Heald points out that the Mayor of London conducts massive amounts of quantitative research, large-scale surveys, and consultation projects not possible before. Nevertheless, he said: “One of the issues is that people do have agendas, and we’ve seen ourselves through first hand experience, government departments, who undertake research because they have to undertake research…and then they choose to spin the research to justify their argument.”
He provided an example of a Local Authority that wanted to subcontract all their housing to something called an Almo. “We asked in a big survey: ‘Were they (citizens) familiar with it and what did they think of it?’ Half the people were not familiar with it, and of the remaining 50 per cent, only about 20 per cent were in favour of it. We send in a report, they re-jig it, they forget about the 50 per cent that had not heard of it. They take out the people who were neither favourable nor unfavourable, and they came up with a finding that says 70 percent of people are in favour of the Almo. They spin it.”

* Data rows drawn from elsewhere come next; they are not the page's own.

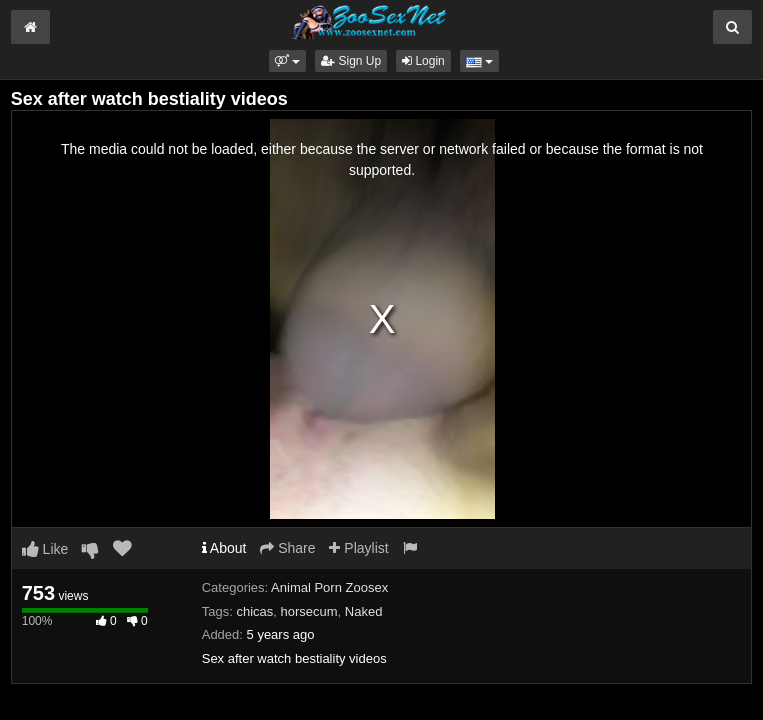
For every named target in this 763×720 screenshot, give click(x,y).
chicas (254, 611)
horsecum (309, 611)
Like (45, 549)
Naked (364, 611)
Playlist (358, 548)
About (224, 548)
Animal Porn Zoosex (329, 587)
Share (287, 548)
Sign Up (351, 61)
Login (423, 61)
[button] (287, 61)
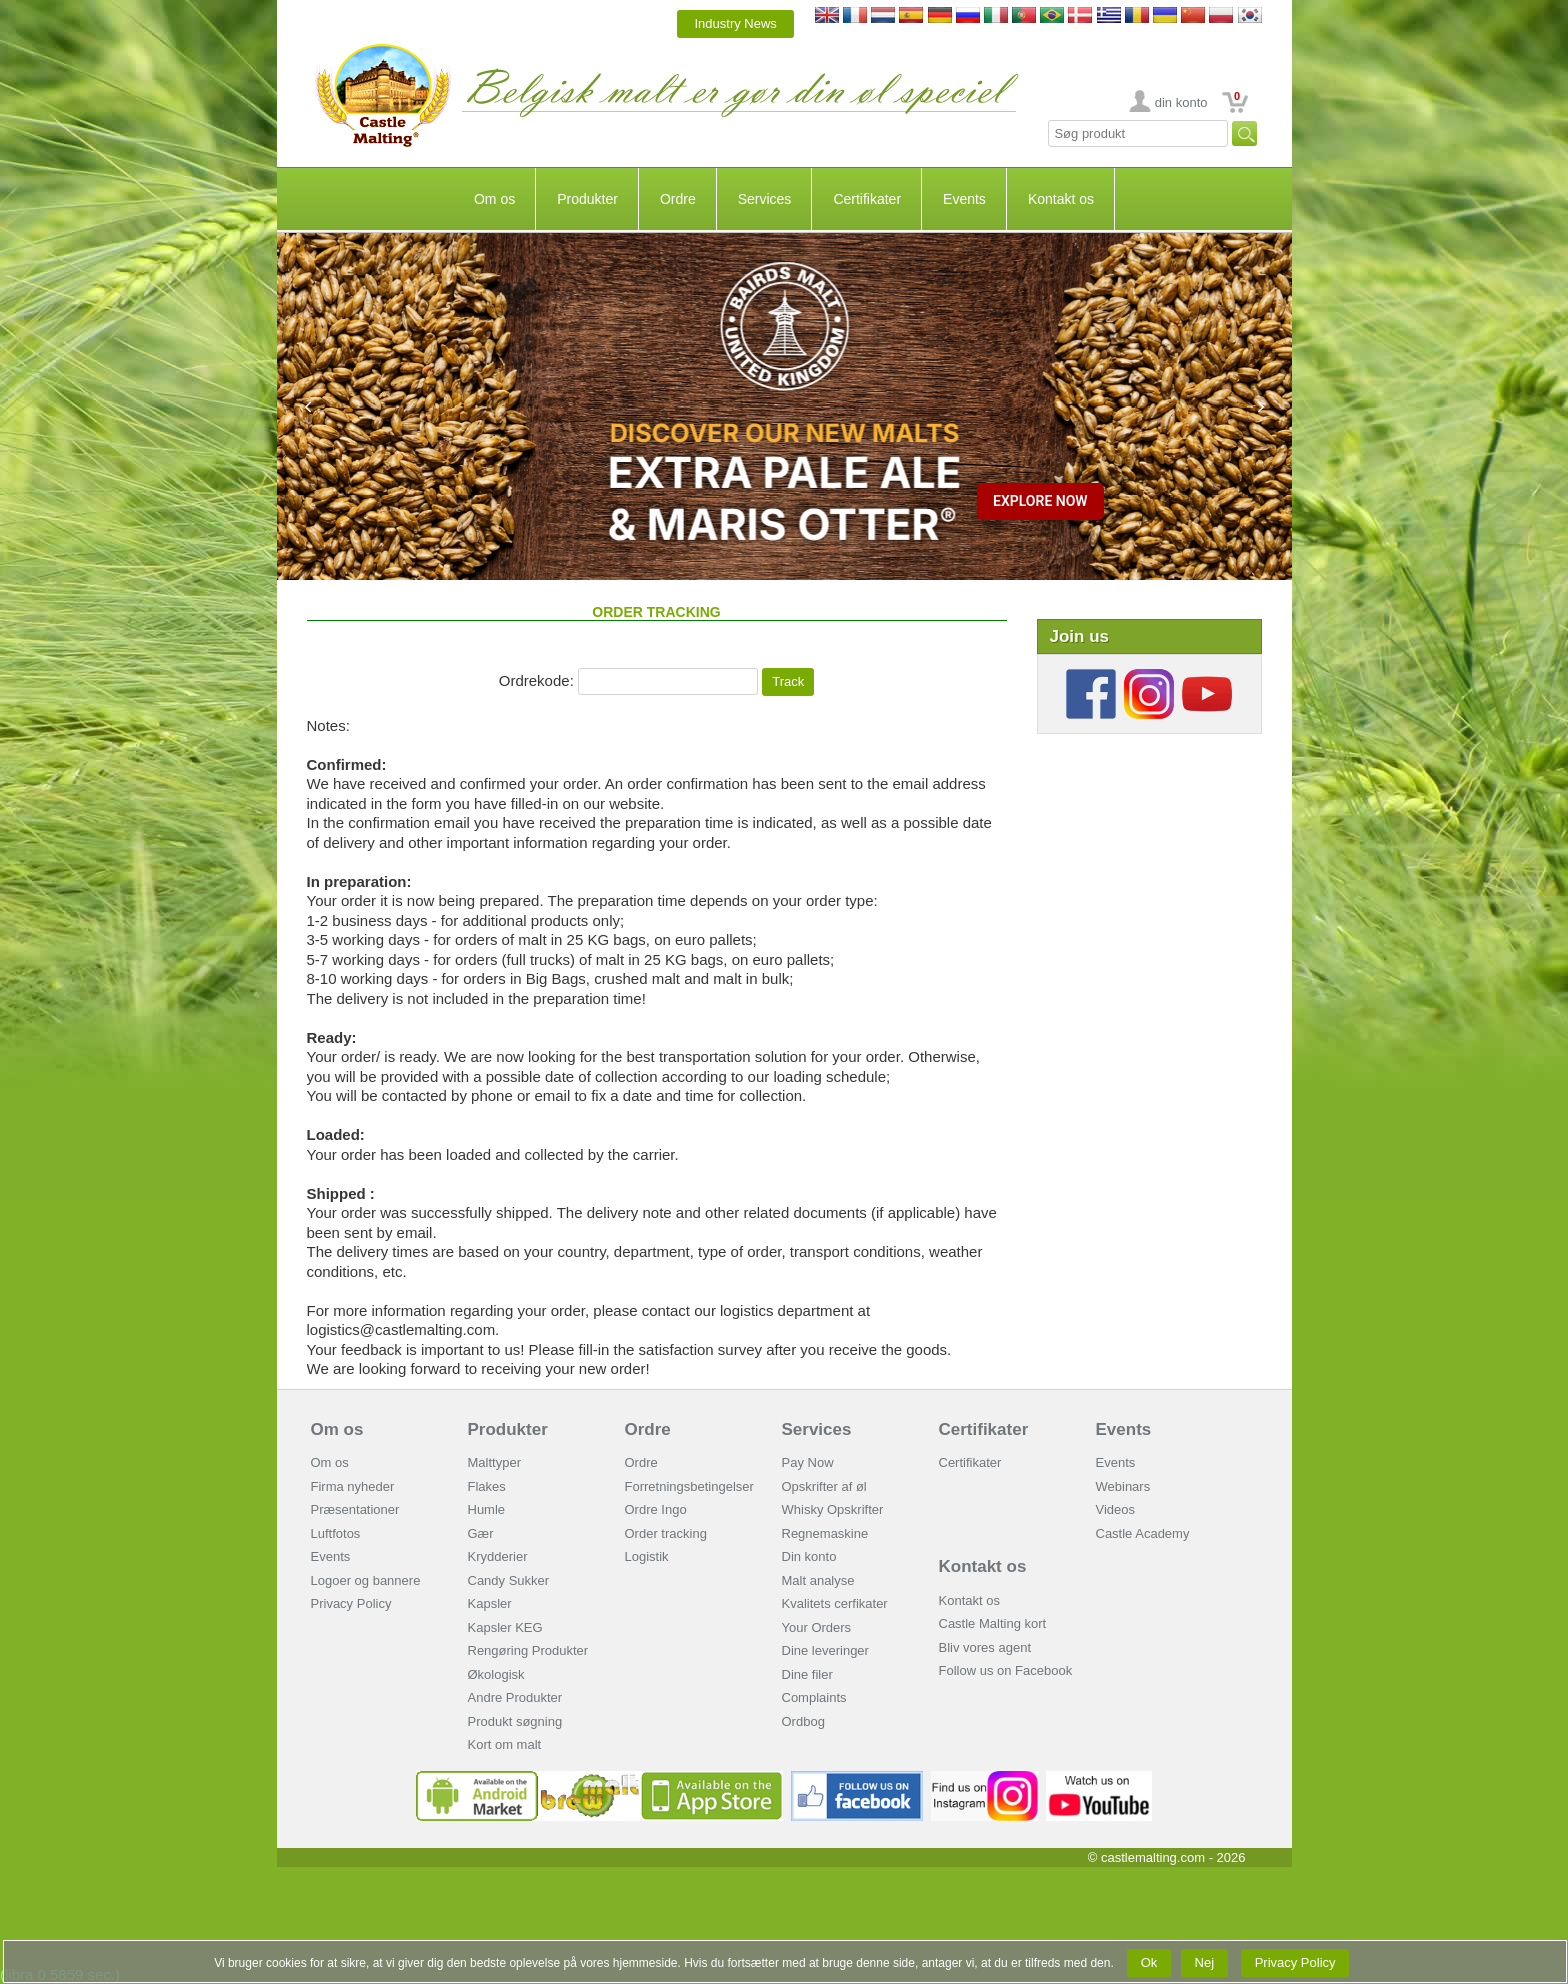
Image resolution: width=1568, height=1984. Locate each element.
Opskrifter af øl (824, 1486)
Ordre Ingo (656, 1509)
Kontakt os (1061, 199)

Spangenberg made conclusive comments about the morning’s event, tying together the five points made and explored throughout the programme. He affirmed that the discussion panel absolutely served its objective. “We are still learning and we continue to learn. Why are we doing this at ESOMAR? We have, of course, this intermediary role between organisations, institutions and the audience. ESOMAR has thousands of researchers working very hard, counting, measuring, and creating an abundance of information for all of us. Still, we have to learn to ask the right questions and to assume them into our methodologies.”
He noted that ESOMAR does not wait to see how changes go. Rather, ESOMAR tries to reach out and we organise discussion groups worldwide that reveal facts, ideas and thoughts to impart to its members. He shared some political insights from his home country, the Netherlands. He spoke about how the new government is going directly to the people in person for its “listening” exercises, not relying on technology. This fitted squarely with one of Boyd’s comments, during the discussion part of the programme, that the virtual world cannot replace the voice and needs of people in the real world.